Given information:
****************************************

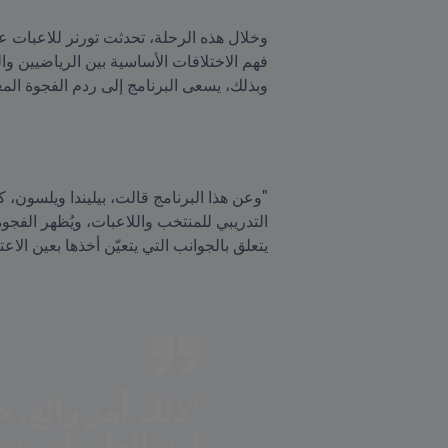
وبذلك، يسعى البرنامج إلى ردم الفجوة ال
يتعلق بالجوانب التي يتعيّن أخذها بعين الاعت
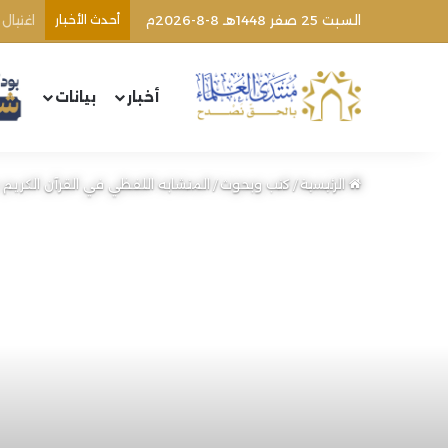
السبت 25 صفر 1448هـ 8-8-2026م
أحدث الأخبار
أخبار
بيانات
الرئيسية
/
كتب وبحوث
/
المتشابه اللفظي في القرآن الكريم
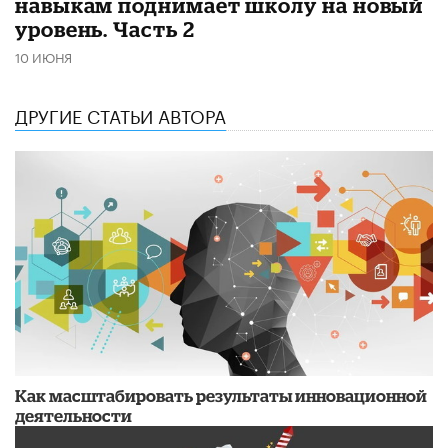
навыкам поднимает школу на новый
уровень. Часть 2
10 ИЮНЯ
ДРУГИЕ СТАТЬИ АВТОРА
Как масштабировать результаты инновационной
деятельности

****************************************

Task requirements:
Write out the data above in full and exactly, but without the pictures.

Answer for the task:
وبذلك، يسعى البرنامج إلى ردم الفجوة ال
يتعلق بالجوانب التي يتعيّن أخذها بعين الاعت
السبت 25 صفر 1448هـ 8-8-2026م
أحدث الأخبار
أخبار
بيانات
الرئيسية
/
كتب وبحوث
/
المتشابه اللفظي في القرآن الكريم
навыкам поднимает школу на новый
уровень. Часть 2
10 ИЮНЯ
ДРУГИЕ СТАТЬИ АВТОРА
Как масштабировать результаты инновационной
деятельности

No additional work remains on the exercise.